[Dataset entries]
--

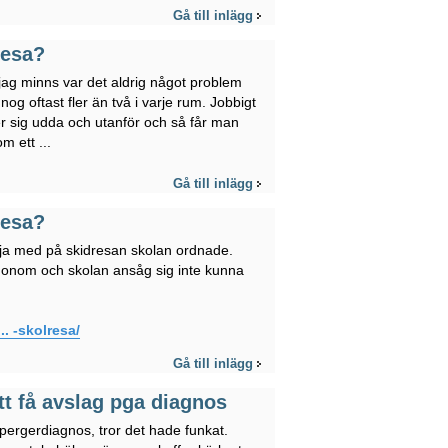
Gå till inlägg
resa?
jag minns var det aldrig något problem
g oftast fler än två i varje rum. Jobbigt
 sig udda och utanför och så får man
m ett ...
Gå till inlägg
resa?
följa med på skidresan skolan ordnade.
 honom och skolan ansåg sig inte kunna
. -skolresa/
Gå till inlägg
att få avslag pga diagnos
pergerdiagnos, tror det hade funkat.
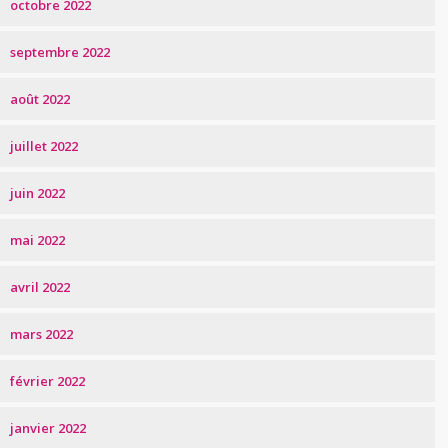
octobre 2022
septembre 2022
août 2022
juillet 2022
juin 2022
mai 2022
avril 2022
mars 2022
février 2022
janvier 2022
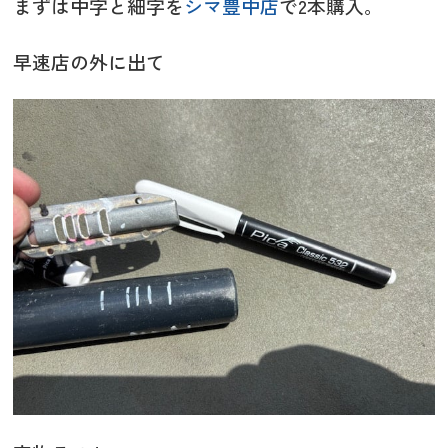
まずは中字と細字を
シマ豊中店
で2本購入。
早速店の外に出て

--

Activity
What lines above contain the word "skolan"? Please copy each one.

Answer box
följa med på skidresan skolan ordnade.
 honom och skolan ansåg sig inte kunna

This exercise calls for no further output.